Uma gravação desse diálogo apareceu em uma conta popular no Telegram que costuma postar informações privilegiadas sobre casos criminais. O Serviço Federal de Segurança, órgão que sucedeu a KGB soviética, a chamou e advertiu que suas palavras culpando a Rússia pelo bombardeio de uma maternidade em Mariupol, na Ucrânia, no mês passado eram "100% um caso criminal".

Agora ela está sendo investigada por causar "graves consequências" sob a lei de censura do mês passado, punível com dez a 15 anos de prisão. Mas outros que foram alvo de denúncias de cidadãos tiraram lições mais animadoras da experiência. Na ilha de Sakalina, depois que canais de notícias relataram o caso de Dubrova, um de seus ex-alunos levantou o equivalente a R$ 750 em um dia para ela, antes que a professora lhe dissesse para parar, que ela mesma conseguiria o dinheiro.

Na sexta-feira (8), Dubrova entregou o dinheiro a um abrigo de cães.

Em Moscou, Grachev, o dono da oficina de computadores, disse que achou notável que nenhum de suas centenas de clientes ameaçou denunciá-lo pelo texto "não à guerra" que ele exibiu em destaque numa tela atrás do balcão durante várias semanas depois da invasão.
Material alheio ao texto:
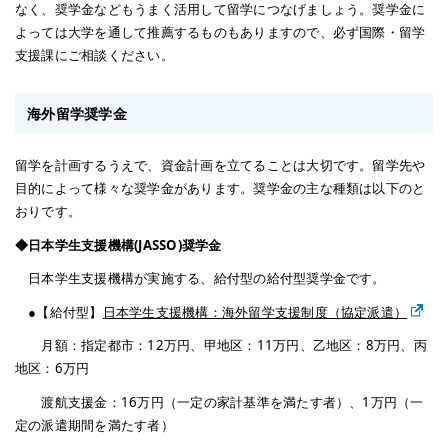
なく、奨学金などもうまく活用して留学につなげましょう。奨学金に
よっては大学を通して推薦するものもありますので、必ず国際・留学
支援課にご相談ください。
海外留学奨学金
留学を計画するうえで、資金計画を立てることは大切です。留学先や
目的によって様々な奨学金があります。奨学金の主な種類は以下のと
おりです。
◆日本学生支援機構(JASSO)奨学金
日本学生支援機構が実施する、給付型の給付型奨学金です。
●【給付型】
日本学生支援機構：海外留学支援制度（協定派遣）
月額：指定都市：12万円、甲地区：11万円、乙地区：8万円、丙
地区：6万円
渡航支援金：16万円（一定の家計基準を満たす者）、1万円（一
定の派遣期間を満たす者）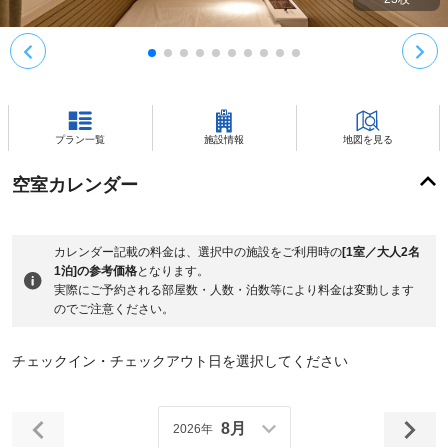
プラン一覧
施設情報
地図を見る
空室カレンダー
カレンダー記載の料金は、選択中の施設をご利用時の
[1室／大人2名
1泊]の参考価格
となります。
実際にご予約される部屋数・人数・泊数等により料金は変動します
のでご注意ください。
チェックイン・チェックアウト日を選択してください
8月
2026年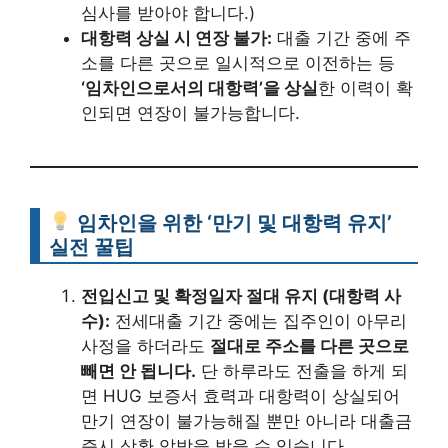
심사를 받아야 합니다.)
대항력 상실 시 연장 불가:
대출 기간 중에 주
소를 다른 곳으로 일시적으로 이전하는 등
‘임차인으로서의 대항력’을 상실
한 이력이 확
인되면 연장이 불가능합니다.
임차인을 위한 ‘만기 및 대항력 유지’
실전 꿀팁
전입신고 및 확정일자 절대 유지 (대항력 사
수):
전세대출 기간 중에는 집주인이 아무리
사정을 하더라도
절대로 주소를 다른 곳으로
빼면 안 됩니다.
단 하루라도 전출을 하게 되
면 HUG 보증서 효력과 대항력이 상실되어
만기 연장이 불가능해질 뿐만 아니라 대출금
즉시 상환 압박을 받을 수 있습니다.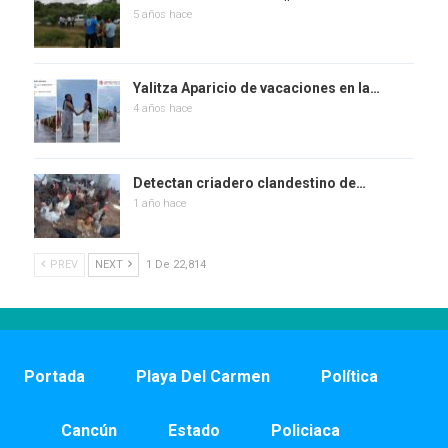
5 años hace
Yalitza Aparicio de vacaciones en la…
4 años hace
Detectan criadero clandestino de…
1 año hace
PREV
NEXT
1 De 22,814
Portada
Playa Del Carmen
Política
Cancún
Estado
Policiaca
Afinal, comentou, ele foi obrigado a duplicar o preço de alguns serviços por causa das sanções ocidentais, o que certamente irritou alguns clientes.

Em vez disso, muitos lhe agradeceram.

O homem que parece ter denunciado Grachev era um passante que ele chama de "vovô", que, segundo ele, advertiu seus empregados duas vezes no final de março de que estavam violando a lei. Grachev, 35, disse acreditar que o homem pensava estar fazendo seu dever público ao denunciar a loja à polícia, e provavelmente não tinha acesso a informação além da propaganda estatal.

Grachev foi multado em 100 mil rublos (R$ 5.900). Um político de Moscou escreveu sobre o caso numa rede social, incluindo detalhes bancários de Grachev para quem quisesse ajudar. Grachev disse que em menos de duas horas recebeu dinheiro suficiente para pagar a multa. Ele recebeu 250 mil rublos ao todo, segundo disse, de cerca de 250 doadores, e pretende doar o excedente à OVD-Info, que lhe ofereceu ajuda.